Working from the start of the listing, please write out exactly the lines through the one that holds "Everything from driving the beach and sandy", both included, and omit all pictures.
>>>>>
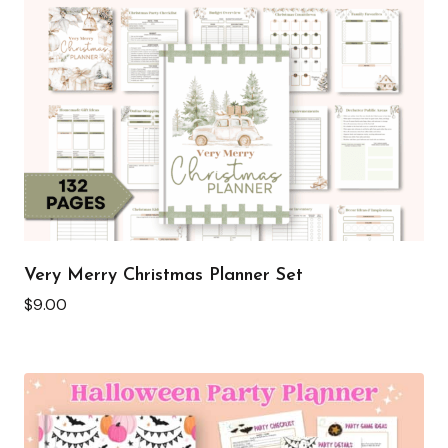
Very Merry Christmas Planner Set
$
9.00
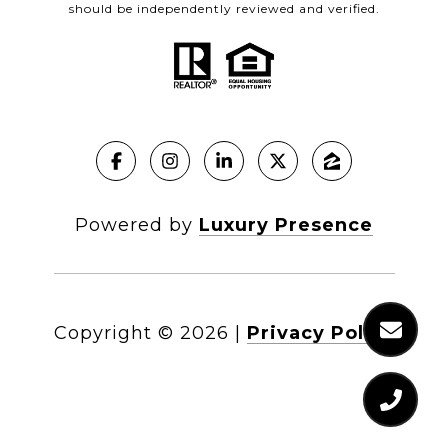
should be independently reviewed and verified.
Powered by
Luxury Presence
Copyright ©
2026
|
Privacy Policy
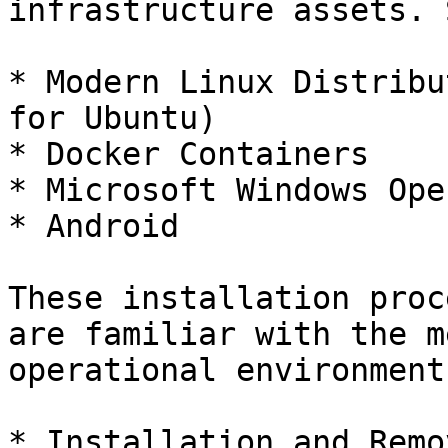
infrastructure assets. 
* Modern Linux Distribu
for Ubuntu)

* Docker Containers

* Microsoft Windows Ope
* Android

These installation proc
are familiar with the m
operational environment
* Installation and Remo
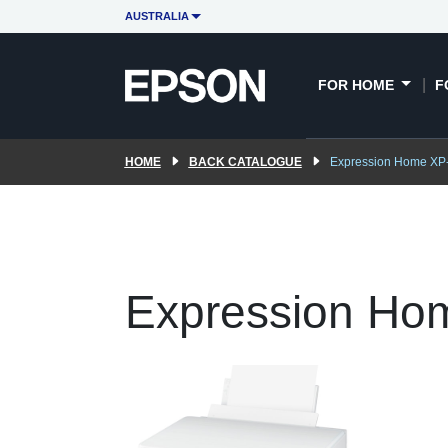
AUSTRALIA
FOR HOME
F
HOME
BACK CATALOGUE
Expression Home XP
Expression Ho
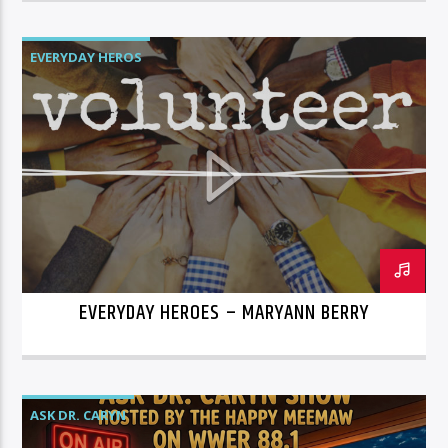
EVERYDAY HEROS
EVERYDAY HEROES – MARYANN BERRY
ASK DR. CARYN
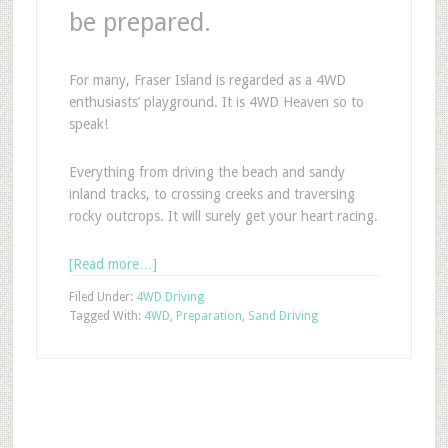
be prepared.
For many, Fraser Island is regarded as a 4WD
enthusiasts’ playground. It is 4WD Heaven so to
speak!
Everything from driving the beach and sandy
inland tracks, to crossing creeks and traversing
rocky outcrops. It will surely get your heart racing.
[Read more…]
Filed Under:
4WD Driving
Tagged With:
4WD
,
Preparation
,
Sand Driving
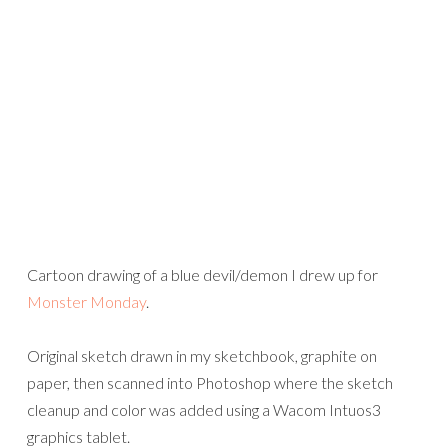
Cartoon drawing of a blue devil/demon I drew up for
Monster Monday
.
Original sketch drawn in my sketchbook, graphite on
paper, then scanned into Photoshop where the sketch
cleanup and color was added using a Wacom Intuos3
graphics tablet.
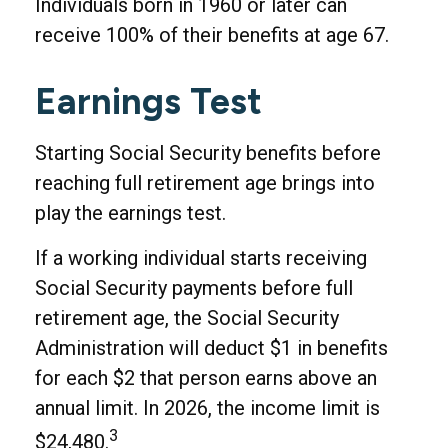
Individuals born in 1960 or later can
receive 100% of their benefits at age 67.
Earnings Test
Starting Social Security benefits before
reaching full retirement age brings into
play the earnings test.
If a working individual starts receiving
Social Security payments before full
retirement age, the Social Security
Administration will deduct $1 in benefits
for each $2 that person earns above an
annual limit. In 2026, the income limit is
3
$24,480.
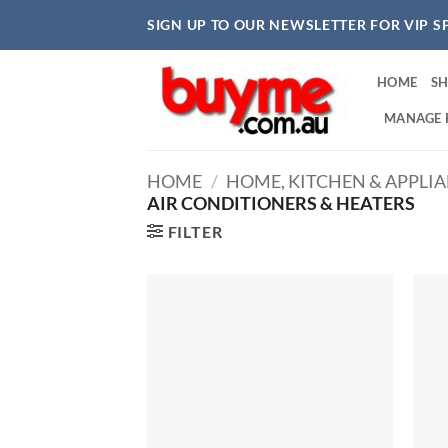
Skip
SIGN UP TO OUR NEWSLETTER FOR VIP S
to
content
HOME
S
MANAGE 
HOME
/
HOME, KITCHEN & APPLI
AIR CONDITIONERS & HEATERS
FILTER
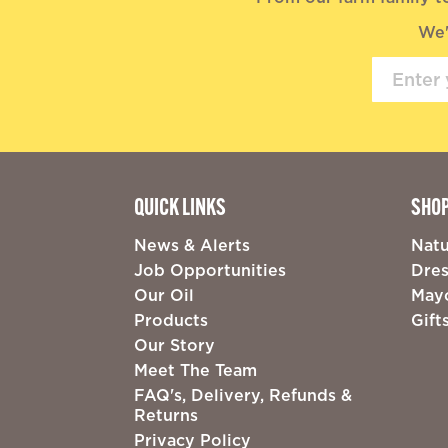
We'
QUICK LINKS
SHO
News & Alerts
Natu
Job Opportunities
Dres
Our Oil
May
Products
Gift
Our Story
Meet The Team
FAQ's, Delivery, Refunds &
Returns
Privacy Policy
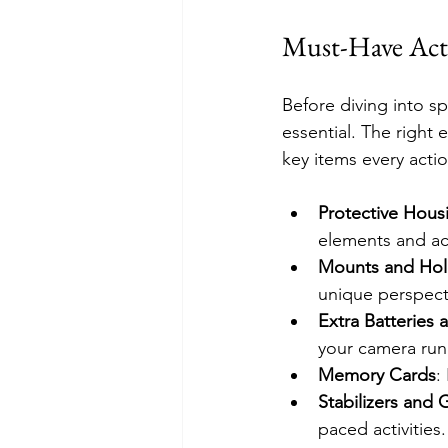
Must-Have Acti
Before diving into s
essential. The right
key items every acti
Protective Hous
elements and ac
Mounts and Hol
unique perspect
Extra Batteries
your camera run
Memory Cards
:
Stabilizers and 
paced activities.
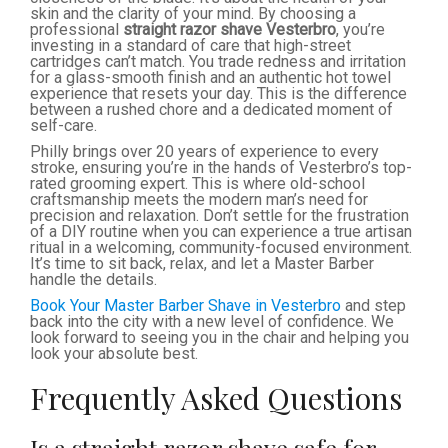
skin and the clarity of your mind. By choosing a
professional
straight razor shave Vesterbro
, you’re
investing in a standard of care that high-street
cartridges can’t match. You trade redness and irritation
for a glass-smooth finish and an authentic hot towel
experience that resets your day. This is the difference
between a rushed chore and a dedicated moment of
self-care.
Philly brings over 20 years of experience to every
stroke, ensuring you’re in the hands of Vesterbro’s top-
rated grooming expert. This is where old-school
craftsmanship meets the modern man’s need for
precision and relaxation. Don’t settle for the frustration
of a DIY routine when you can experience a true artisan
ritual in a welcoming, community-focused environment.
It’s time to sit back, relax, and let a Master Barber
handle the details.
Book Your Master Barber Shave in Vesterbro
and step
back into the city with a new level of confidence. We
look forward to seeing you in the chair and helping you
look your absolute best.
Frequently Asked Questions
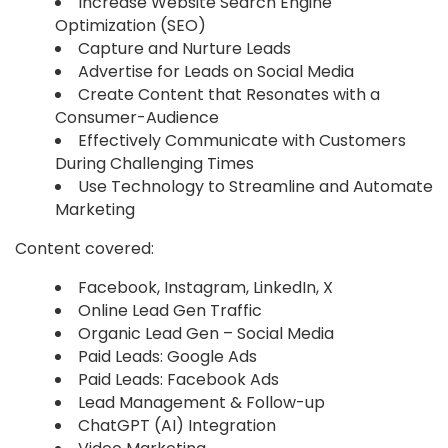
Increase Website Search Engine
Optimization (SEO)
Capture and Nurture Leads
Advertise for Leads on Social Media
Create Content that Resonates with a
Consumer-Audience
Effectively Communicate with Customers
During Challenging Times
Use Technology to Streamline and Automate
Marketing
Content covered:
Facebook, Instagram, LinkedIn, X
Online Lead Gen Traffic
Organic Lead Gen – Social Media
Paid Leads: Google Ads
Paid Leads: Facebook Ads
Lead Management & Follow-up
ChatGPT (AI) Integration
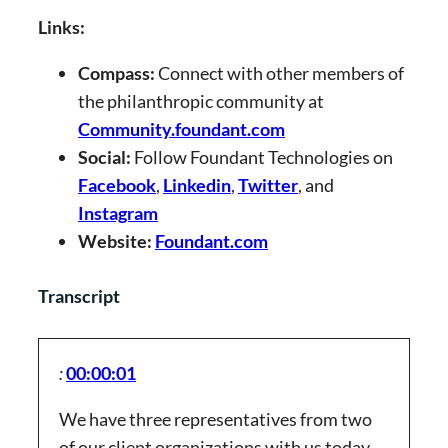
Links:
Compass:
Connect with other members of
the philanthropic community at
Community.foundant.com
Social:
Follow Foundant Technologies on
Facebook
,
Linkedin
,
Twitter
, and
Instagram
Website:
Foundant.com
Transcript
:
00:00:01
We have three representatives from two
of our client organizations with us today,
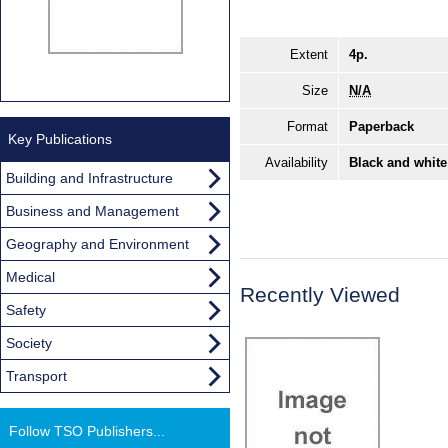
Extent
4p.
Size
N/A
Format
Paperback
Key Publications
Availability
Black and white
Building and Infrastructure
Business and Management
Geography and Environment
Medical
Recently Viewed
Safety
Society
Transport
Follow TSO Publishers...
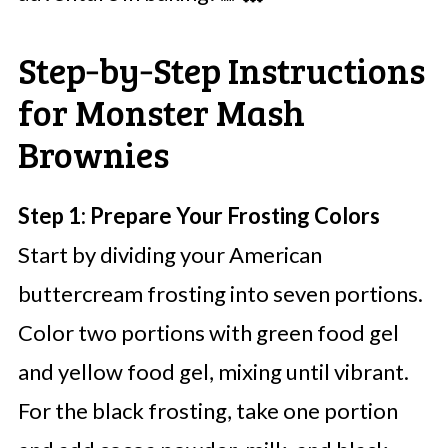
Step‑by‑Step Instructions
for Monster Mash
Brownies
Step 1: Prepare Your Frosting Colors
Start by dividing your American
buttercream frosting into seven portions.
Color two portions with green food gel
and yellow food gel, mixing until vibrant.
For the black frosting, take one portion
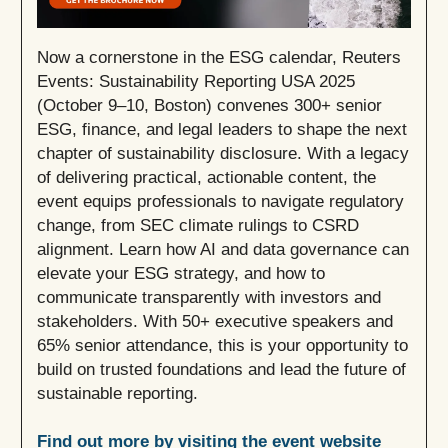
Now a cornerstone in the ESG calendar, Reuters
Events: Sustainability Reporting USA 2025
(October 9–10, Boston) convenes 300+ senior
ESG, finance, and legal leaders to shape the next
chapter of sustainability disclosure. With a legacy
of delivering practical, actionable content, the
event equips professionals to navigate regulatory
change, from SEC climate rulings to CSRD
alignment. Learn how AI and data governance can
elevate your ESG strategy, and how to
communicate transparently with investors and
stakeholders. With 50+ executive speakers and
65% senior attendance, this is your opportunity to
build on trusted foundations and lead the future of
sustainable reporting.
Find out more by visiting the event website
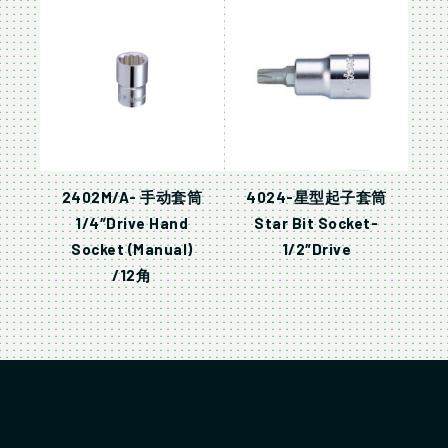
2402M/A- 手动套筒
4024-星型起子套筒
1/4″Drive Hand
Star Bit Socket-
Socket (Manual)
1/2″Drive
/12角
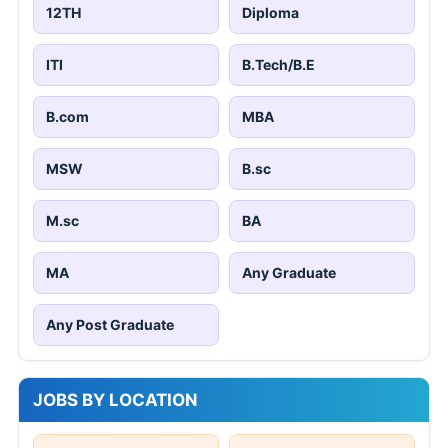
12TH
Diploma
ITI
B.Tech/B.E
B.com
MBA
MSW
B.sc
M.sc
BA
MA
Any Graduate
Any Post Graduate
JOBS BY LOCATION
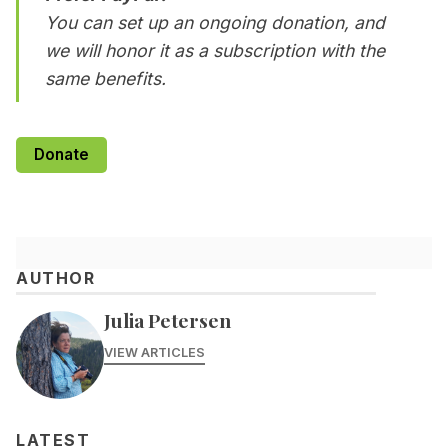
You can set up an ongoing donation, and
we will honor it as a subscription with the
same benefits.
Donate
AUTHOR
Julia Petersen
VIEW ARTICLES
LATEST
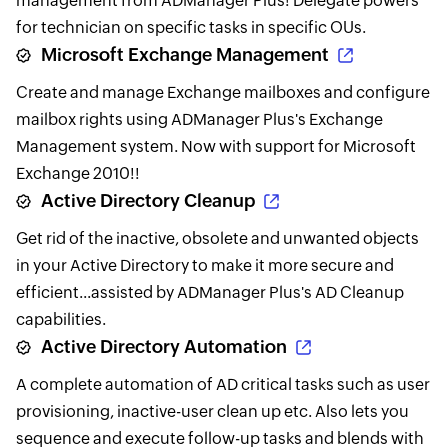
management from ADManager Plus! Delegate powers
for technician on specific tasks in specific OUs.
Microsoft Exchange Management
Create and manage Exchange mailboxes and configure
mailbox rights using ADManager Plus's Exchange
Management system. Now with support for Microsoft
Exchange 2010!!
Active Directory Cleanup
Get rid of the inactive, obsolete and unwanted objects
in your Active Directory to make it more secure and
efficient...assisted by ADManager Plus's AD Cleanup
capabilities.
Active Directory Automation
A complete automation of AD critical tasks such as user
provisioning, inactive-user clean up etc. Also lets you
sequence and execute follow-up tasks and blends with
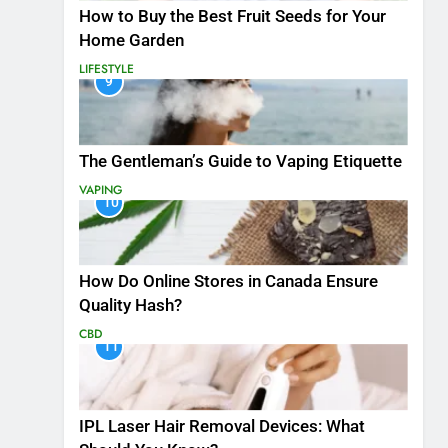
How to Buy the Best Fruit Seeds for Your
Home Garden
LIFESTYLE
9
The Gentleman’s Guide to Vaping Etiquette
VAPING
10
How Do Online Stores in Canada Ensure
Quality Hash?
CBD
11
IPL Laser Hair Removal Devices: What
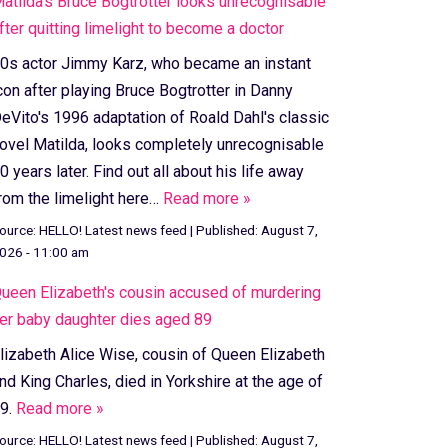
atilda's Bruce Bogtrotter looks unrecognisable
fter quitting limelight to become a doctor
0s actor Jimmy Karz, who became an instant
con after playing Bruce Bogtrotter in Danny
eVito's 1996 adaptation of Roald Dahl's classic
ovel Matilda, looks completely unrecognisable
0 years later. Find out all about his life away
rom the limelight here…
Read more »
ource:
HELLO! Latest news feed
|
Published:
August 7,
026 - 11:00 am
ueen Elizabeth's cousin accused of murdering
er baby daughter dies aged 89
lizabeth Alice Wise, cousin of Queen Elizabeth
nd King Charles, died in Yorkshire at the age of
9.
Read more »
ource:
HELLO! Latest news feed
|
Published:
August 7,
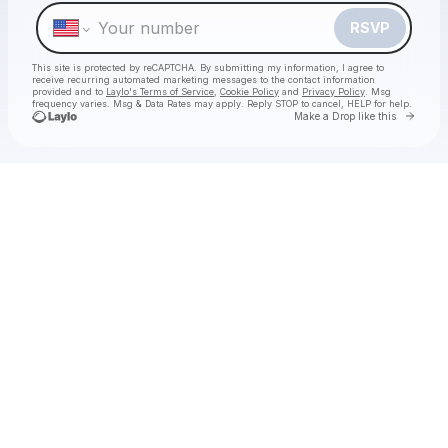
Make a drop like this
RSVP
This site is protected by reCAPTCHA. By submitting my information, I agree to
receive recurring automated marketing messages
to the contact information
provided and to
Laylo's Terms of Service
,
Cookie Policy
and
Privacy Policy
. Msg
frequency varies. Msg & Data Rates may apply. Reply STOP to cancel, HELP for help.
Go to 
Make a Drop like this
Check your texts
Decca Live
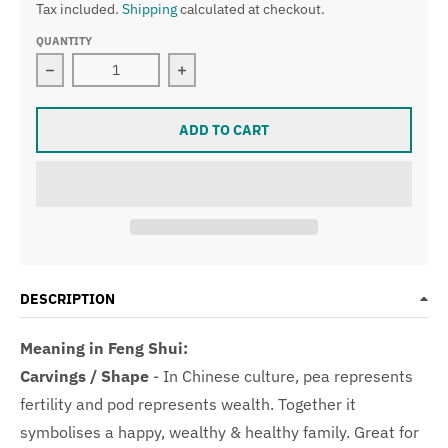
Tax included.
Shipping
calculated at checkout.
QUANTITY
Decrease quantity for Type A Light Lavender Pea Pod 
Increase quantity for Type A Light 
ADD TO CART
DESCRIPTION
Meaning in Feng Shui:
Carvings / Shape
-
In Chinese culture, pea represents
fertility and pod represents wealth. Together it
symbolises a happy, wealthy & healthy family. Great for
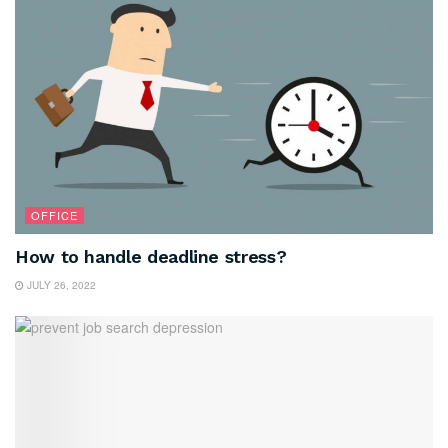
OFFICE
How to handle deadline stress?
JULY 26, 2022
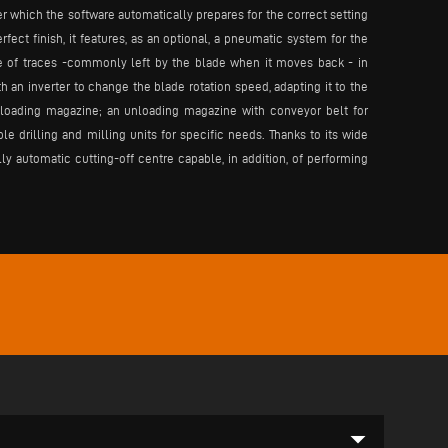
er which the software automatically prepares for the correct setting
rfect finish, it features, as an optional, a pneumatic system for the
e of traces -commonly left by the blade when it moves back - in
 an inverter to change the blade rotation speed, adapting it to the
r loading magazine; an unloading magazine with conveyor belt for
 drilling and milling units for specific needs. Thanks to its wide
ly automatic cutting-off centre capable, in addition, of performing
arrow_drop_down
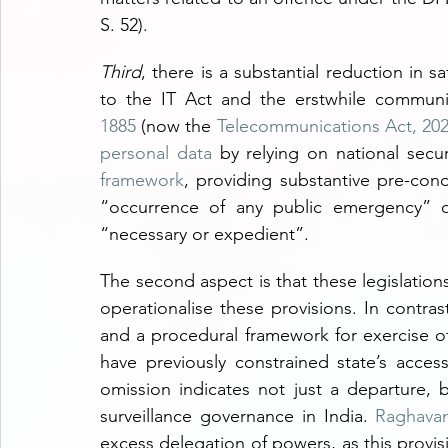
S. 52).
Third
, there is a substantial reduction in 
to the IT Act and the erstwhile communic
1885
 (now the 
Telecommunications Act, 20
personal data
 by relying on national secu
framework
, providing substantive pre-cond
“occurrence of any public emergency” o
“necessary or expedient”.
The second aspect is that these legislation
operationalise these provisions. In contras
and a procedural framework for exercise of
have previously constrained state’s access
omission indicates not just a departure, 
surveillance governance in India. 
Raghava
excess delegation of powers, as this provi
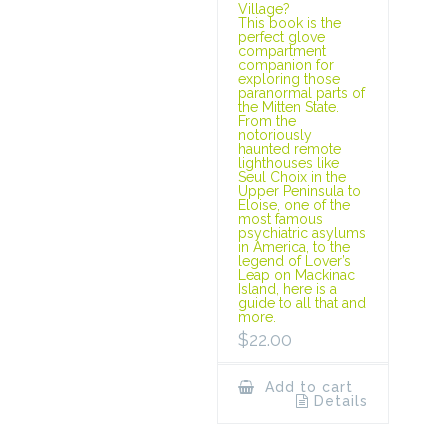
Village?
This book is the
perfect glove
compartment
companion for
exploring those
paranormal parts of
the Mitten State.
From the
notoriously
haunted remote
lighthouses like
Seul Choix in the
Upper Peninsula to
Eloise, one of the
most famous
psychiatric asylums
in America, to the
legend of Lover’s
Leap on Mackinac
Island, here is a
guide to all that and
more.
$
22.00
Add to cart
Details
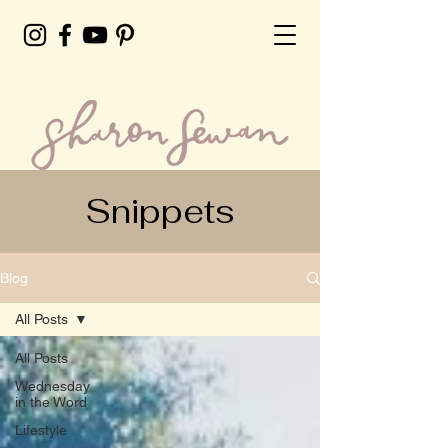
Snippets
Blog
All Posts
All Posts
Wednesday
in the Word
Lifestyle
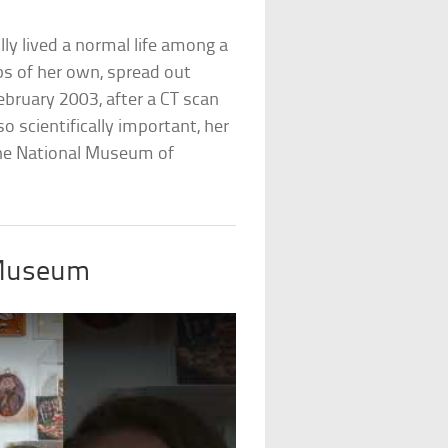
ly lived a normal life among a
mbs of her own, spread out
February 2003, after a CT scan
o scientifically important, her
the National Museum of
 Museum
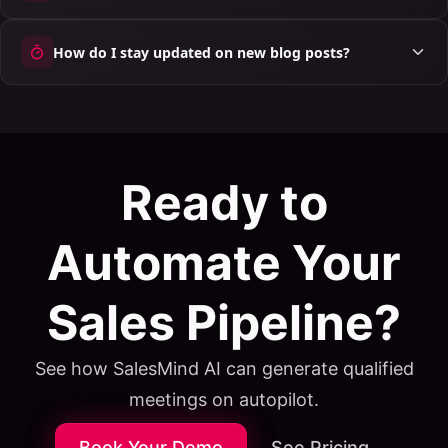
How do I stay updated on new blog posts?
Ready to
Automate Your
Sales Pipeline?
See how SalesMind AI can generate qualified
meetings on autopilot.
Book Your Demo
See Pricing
<<<<<
Written response:
Very Merry Christmas Planner Set
$
9.00
should be independently reviewed and verified.
Powered by
Luxury Presence
Copyright ©
2026
|
Privacy Policy
infrastructure assets. 
* Modern Linux Distribu
for Ubuntu)

* Docker Containers

* Microsoft Windows Ope
* Android

These installation proc
are familiar with the m
operational environment
* Installation and Remo
AUSTRALIA
FOR HOME
F
HOME
BACK CATALOGUE
Expression Home XP
Expression Ho
EVERYDAY HEROS
EVERYDAY HEROES – MARYANN BERRY
ASK DR. CARYN
be prepared.
For many, Fraser Island is regarded as a 4WD
enthusiasts’ playground. It is 4WD Heaven so to
speak!
Everything from driving the beach and sandy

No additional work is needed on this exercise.